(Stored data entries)
------

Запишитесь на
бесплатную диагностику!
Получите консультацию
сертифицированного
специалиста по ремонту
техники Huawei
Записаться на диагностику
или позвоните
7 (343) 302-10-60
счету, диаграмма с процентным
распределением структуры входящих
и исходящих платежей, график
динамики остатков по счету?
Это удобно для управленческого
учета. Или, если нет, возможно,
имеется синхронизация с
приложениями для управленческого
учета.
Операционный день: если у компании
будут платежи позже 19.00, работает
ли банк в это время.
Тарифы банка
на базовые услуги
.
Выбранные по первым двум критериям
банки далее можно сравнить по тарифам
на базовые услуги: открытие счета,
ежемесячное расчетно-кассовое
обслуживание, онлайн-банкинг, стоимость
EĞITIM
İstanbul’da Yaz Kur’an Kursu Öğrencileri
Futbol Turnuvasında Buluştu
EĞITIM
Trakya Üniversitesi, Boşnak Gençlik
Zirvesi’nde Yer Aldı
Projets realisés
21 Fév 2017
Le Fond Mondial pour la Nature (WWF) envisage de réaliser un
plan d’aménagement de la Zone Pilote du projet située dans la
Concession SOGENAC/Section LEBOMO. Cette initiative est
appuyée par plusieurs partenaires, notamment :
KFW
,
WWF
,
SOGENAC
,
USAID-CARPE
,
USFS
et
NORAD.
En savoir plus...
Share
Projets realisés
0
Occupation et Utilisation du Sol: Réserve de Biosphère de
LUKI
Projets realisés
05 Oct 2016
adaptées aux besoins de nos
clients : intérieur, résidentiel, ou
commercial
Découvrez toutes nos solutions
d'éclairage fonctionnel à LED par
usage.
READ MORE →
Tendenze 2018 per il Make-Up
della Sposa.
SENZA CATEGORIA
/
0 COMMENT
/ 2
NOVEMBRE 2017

------

_Task instructions:_ Every line with "базовые" in it should be copied from the entries.

_Answer space:_
на базовые услуги
на базовые услуги: открытие счета,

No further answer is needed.